Your go to guide for all things postpartum!
At some point in the postpartum season, most new parents find themselves thinking about movement again. Maybe it’s a longing for the energy that exercise used to give you. Maybe it’s the way your body feels unfamiliar right now and you want to start reclaiming it. Or maybe your provider mentioned something about pelvic floor recovery and you realized you have no idea where to begin. Whatever brought you here, this post is for you.
Returning to fitness after having a baby is not about bouncing back. It’s about building forward; slowly, intentionally, and with a deep respect for what your body has just been through. This guide will walk you through what’s actually happening in your postpartum body, a realistic timeline for returning to exercise, which movements to prioritize and which to avoid early on, and how to build a sustainable approach to fitness in a season that doesn’t leave much margin.
Let’s start with the most important thing: your body did something extraordinary. Give it the time it needs.
Before we talk about exercise, it’s worth understanding the full scope of what postpartum recovery involves because this context shapes everything about how and when you return to movement.
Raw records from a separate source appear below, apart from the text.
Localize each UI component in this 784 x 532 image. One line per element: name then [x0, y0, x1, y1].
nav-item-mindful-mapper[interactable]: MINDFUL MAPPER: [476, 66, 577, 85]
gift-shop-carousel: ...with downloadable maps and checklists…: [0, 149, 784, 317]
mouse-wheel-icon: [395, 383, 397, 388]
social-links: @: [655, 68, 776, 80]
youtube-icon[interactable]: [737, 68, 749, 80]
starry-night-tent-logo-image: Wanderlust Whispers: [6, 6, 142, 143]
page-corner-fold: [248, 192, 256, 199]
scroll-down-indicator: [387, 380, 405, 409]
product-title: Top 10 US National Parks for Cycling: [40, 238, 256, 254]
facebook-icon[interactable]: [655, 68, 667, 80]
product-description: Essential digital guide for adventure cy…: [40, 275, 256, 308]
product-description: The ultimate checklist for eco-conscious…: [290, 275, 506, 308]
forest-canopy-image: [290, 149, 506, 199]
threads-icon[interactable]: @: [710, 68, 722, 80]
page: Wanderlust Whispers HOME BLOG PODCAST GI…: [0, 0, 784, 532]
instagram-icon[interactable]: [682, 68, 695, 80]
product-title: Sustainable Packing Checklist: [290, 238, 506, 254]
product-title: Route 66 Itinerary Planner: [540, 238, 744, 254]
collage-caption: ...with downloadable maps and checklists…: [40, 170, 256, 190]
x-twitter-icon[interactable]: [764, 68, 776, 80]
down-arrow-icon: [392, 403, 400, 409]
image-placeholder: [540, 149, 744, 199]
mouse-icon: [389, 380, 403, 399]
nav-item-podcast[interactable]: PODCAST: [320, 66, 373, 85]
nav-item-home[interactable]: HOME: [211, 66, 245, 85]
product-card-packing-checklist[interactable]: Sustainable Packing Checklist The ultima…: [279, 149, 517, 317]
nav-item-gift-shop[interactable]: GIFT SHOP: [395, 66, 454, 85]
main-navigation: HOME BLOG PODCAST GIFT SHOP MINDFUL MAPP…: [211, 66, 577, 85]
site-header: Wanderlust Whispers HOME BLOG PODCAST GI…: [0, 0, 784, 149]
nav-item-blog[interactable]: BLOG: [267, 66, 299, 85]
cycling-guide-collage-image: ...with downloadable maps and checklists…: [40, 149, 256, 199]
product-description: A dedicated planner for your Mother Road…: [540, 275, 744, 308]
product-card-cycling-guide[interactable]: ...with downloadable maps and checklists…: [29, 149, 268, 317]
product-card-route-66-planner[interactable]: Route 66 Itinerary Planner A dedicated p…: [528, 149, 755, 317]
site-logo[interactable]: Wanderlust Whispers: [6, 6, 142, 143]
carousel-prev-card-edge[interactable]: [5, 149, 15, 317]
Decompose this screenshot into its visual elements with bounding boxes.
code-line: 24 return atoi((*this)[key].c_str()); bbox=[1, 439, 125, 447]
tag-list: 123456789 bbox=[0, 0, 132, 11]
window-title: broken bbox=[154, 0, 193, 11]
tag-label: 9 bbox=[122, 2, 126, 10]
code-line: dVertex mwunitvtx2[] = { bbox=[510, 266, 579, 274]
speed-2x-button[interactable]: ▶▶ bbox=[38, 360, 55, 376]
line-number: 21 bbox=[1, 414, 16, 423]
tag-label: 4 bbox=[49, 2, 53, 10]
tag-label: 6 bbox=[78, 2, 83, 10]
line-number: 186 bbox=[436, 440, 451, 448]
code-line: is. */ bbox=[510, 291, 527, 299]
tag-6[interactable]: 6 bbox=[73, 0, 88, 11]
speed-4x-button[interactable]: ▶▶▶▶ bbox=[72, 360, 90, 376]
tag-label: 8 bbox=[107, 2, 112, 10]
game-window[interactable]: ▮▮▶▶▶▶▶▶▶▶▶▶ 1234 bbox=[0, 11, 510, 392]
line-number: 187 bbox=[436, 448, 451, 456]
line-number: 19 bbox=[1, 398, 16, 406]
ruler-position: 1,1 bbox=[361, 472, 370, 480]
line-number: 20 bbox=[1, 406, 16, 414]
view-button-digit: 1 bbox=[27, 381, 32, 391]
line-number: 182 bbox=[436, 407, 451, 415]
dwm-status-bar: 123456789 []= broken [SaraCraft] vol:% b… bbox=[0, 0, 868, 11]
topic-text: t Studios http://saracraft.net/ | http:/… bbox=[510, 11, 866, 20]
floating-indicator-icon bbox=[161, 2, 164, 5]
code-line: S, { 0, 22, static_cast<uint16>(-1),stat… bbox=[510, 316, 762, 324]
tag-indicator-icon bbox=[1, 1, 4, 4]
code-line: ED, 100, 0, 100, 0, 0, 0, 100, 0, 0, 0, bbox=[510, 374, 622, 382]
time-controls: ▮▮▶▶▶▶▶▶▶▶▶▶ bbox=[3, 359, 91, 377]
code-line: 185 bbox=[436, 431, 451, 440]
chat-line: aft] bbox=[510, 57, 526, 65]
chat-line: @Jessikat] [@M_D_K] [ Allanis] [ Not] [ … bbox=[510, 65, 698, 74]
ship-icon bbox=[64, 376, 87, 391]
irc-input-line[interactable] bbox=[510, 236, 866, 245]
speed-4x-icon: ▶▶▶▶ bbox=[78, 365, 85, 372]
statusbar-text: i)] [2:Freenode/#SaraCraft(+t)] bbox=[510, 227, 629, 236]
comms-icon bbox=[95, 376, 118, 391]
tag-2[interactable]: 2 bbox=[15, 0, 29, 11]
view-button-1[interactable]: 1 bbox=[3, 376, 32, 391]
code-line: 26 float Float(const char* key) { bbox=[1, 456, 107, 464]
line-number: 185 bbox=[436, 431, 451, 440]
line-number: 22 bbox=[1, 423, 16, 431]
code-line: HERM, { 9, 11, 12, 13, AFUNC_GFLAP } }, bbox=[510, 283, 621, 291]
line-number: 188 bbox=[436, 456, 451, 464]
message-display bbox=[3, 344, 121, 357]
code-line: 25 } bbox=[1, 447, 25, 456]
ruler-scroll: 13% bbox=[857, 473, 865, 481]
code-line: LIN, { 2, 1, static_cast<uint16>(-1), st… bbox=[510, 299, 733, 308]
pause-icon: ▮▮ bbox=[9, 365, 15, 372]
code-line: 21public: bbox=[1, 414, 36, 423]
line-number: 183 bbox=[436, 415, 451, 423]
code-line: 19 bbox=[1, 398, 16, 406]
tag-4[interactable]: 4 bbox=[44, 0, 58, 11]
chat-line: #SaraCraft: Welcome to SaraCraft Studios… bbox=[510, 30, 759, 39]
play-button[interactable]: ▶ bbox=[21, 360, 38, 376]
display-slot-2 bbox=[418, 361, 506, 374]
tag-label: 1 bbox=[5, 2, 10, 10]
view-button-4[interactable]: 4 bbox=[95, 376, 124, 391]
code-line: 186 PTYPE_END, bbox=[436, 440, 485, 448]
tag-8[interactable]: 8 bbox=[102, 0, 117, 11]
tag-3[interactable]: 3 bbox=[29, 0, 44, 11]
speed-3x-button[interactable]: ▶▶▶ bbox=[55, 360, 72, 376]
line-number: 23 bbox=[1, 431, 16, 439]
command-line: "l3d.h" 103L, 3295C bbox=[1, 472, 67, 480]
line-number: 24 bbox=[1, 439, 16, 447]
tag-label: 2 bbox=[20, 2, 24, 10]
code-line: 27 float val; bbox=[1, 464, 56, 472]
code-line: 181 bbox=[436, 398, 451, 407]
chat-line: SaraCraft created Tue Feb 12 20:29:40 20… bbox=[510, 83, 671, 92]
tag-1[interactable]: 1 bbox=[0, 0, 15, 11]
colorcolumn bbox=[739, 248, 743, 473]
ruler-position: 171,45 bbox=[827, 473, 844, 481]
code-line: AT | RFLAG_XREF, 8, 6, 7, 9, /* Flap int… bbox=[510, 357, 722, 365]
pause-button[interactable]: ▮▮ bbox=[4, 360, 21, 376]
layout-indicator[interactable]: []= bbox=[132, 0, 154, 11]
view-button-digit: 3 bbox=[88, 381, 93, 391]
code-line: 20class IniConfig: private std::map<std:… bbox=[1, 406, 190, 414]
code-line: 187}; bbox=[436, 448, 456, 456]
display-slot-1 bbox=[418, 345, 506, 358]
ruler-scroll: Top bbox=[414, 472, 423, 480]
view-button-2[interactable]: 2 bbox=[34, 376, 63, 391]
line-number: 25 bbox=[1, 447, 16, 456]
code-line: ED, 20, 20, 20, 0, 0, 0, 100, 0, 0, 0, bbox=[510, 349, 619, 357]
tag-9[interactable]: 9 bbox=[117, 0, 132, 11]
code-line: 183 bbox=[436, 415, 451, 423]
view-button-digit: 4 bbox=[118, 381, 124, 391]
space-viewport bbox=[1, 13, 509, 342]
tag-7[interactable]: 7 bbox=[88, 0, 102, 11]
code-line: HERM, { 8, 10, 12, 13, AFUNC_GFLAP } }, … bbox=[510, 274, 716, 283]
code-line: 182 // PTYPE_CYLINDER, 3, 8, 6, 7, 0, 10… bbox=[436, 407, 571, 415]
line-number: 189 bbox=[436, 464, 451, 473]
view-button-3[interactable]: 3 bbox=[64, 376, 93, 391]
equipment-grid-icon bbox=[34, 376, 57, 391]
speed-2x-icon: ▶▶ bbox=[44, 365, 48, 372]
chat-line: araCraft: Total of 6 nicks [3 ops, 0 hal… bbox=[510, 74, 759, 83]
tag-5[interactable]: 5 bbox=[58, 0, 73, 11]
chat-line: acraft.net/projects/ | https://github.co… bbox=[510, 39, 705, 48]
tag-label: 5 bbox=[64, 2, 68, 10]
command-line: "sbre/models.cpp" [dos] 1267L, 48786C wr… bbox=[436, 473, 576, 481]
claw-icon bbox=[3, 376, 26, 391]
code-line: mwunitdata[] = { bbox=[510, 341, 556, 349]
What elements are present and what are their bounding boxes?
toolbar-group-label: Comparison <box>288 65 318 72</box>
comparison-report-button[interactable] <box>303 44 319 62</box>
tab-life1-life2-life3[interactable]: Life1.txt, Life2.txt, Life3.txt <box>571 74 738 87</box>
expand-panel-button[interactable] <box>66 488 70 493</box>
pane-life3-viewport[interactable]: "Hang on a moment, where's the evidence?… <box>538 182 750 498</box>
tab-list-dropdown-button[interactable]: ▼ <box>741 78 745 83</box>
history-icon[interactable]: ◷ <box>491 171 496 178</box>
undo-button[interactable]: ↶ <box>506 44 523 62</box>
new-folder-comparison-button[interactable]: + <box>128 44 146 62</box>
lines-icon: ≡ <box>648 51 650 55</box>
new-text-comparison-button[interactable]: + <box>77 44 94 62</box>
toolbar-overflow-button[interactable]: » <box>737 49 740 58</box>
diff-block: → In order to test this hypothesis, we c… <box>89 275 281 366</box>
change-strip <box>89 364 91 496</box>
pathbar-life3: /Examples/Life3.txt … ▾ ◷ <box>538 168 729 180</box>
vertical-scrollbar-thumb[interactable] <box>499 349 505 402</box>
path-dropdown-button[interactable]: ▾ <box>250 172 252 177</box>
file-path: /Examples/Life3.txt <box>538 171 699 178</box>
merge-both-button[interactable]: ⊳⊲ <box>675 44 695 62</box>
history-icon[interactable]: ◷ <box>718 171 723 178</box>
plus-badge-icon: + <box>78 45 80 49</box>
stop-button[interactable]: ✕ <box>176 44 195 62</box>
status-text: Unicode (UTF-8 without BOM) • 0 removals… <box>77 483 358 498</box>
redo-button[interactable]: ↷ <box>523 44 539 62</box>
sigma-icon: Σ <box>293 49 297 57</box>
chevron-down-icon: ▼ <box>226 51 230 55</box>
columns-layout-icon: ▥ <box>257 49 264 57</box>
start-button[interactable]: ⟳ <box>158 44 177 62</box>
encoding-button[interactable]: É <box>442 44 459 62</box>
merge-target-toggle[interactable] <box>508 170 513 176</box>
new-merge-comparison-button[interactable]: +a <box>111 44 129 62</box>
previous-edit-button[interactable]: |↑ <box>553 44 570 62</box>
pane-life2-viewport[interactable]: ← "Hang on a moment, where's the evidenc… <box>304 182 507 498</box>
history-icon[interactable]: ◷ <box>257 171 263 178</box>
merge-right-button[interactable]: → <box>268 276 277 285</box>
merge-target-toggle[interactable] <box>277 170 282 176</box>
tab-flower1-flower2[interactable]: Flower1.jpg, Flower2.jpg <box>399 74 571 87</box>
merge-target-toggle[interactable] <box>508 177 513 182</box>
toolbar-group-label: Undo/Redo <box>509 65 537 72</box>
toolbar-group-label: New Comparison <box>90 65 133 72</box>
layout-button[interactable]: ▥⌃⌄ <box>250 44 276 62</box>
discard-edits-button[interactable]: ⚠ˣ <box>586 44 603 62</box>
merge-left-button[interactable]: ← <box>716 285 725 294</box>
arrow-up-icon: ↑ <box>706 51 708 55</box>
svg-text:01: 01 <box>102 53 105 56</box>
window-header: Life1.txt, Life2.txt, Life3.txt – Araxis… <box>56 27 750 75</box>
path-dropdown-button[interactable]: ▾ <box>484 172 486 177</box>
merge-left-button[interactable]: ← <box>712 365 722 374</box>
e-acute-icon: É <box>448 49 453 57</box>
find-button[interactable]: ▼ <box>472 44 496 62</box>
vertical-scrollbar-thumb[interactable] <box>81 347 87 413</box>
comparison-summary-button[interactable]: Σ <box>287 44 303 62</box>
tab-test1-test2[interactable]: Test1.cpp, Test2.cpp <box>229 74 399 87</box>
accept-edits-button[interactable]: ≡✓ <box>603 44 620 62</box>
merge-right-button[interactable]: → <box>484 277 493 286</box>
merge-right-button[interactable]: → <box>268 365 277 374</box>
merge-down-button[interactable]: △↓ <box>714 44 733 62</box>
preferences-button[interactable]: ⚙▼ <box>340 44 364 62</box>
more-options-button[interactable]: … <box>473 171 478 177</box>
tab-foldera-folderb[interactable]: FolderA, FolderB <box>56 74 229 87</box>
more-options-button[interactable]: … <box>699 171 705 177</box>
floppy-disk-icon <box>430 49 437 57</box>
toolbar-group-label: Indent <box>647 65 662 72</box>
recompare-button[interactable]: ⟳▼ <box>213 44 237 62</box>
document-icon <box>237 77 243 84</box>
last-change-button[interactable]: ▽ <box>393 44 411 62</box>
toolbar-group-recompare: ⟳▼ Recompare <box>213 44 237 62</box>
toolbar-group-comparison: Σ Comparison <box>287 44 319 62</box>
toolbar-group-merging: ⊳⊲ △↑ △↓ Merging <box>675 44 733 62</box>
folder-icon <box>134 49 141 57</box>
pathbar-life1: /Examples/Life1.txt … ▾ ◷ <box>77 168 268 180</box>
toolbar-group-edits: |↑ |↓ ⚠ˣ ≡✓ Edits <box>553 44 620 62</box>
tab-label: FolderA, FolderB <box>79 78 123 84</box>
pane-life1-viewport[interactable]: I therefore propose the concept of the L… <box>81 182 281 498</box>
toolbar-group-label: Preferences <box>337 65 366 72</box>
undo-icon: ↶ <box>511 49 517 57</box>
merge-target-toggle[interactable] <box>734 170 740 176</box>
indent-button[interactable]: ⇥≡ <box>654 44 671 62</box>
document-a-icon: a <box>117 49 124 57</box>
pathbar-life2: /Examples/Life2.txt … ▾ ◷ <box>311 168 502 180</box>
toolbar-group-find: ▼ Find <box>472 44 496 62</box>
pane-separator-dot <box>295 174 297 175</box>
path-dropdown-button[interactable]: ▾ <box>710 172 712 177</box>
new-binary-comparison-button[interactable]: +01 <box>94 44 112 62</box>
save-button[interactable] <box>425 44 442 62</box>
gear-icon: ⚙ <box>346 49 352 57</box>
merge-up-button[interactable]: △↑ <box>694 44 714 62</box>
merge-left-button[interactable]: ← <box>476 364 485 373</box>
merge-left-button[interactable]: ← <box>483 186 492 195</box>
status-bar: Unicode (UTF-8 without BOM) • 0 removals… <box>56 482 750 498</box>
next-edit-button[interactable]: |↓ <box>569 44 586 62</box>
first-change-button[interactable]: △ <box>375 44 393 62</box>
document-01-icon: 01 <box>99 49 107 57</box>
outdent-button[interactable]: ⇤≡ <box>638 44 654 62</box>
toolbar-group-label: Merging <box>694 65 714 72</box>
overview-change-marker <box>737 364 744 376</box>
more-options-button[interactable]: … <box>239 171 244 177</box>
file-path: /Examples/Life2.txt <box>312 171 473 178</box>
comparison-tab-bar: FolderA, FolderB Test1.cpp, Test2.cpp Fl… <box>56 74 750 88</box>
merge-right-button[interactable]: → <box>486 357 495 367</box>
Even an uncomplicated vaginal birth involves significant physical stress on the perineum, pelvic floor muscles, and surrounding tissue. Tearing or an episiotomy adds a healing wound to the picture. The pelvic floor, a group of muscles and connective tissue that supports the bladder, uterus, and bowel, has been under enormous pressure throughout pregnancy and through the pushing phase of labor. It needs time and targeted rehabilitation, not just rest.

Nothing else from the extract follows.